Microsoft Defender for Mac
So now Microsoft Defender has landed on the Mac. It’s part of the company’s all-encompassing Microsoft 365 package, which includes the Office products and now Defender for PC, Mac, Android and even iOS.
Microsoft is positioning Defender as a security dashboard for all of your devices. Parents, for example, can open the Defender app on their phone and get a reassuring reminder that all of the family’s other computing devices are protected. It’s not a marketing prank, although you suspect there was a degree of sniggering in the Microsoft press office when this was released…
Does Microsoft Defender do its job? Well, it’s not the most proactive of security suites. There’s no active email scanning, for example, and I get plenty of malicious emails: fake delivery scams, offers from Saudi princes, spoof Amazon emails. Defender doesn’t throw itself in front of the truck, begging you not to open or reply to the mail. But if you clicked on an attachment that was trying to install something nasty, Defender promises to get in the way. If macOS’s own security tools don’t intervene first.
I ran a full scan on my MacBook Pro yesterday, and after 20 minutes of probing it found two Trojans (both in my email app) and offered to put them both in quarantine. Oddly, you have to enter your macOS password to find out exactly what the malware is, but I think that’s a macOS restriction more than a Microsoft one.
Defender is pretty lightweight, too.
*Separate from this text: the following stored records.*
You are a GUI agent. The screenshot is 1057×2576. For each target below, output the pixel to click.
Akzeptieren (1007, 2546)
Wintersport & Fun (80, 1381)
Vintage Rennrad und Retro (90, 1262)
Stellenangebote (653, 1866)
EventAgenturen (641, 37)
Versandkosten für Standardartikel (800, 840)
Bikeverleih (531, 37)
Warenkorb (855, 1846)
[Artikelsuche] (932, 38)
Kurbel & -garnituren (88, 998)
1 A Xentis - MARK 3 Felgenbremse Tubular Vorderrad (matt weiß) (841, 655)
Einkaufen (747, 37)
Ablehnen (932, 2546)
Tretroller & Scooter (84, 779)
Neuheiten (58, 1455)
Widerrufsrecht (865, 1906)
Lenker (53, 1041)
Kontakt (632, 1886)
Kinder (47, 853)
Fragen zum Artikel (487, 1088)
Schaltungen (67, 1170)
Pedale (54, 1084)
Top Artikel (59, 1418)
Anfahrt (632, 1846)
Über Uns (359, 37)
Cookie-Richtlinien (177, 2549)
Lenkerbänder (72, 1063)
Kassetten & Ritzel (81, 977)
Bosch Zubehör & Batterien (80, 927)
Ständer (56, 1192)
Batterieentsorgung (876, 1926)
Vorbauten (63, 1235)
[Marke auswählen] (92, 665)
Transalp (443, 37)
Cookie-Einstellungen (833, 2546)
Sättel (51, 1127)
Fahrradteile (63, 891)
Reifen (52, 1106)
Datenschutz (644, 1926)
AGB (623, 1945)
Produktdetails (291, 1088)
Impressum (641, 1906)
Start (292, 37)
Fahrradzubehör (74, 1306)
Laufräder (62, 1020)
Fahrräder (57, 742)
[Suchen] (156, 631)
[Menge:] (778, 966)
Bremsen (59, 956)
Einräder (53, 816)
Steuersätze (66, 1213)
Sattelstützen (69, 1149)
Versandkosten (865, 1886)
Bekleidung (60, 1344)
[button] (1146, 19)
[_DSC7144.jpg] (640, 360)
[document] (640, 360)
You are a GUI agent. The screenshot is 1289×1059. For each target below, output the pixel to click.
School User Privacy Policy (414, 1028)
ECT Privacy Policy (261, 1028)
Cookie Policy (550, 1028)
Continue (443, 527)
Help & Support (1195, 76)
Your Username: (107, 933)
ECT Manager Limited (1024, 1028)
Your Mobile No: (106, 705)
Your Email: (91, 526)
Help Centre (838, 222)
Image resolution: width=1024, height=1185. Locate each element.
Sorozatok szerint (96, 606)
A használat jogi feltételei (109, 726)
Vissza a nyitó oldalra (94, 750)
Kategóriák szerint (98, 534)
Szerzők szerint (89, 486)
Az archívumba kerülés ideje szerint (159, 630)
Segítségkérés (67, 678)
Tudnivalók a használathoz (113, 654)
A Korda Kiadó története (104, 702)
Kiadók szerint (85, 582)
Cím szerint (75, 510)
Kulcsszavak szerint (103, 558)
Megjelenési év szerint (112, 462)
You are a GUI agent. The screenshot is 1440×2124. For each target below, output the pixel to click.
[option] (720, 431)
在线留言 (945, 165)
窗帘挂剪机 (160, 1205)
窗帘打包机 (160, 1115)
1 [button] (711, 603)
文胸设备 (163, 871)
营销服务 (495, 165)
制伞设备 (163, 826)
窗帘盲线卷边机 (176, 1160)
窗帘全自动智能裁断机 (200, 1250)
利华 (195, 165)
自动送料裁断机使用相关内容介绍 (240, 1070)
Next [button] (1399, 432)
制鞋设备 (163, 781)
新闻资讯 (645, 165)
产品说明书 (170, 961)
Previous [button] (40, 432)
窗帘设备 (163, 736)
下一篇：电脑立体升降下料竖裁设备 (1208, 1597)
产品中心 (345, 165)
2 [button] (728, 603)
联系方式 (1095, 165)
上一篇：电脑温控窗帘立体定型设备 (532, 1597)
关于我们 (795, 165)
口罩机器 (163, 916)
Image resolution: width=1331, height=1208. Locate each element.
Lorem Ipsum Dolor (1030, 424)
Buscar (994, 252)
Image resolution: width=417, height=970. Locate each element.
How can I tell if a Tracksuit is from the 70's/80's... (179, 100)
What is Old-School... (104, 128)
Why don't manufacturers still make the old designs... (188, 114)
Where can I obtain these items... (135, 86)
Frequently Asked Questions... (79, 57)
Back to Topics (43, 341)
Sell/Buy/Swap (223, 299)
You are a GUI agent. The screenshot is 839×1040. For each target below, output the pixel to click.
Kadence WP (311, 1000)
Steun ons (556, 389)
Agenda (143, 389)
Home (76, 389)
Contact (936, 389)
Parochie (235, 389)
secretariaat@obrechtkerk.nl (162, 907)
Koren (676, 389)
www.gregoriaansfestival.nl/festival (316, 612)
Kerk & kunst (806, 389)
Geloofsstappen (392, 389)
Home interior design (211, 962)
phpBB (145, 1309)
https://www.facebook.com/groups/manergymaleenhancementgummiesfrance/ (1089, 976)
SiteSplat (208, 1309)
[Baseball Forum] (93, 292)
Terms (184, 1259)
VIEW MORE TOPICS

It sits in the background and doesn’t consume significant resources. I’ve just checked the Mac Activity Monitor and it’s halfway down the list, nibbling on 60MB of RAM. For comparison, top-of-the-list Dropbox is using 447MB. Even when it was doing a full scan, it failed to break into the top five memory users.
So, if you’re a Microsoft 365 subscriber and you want something to keep an eye on your Mac, you could do worse than Microsoft Defender. No joke.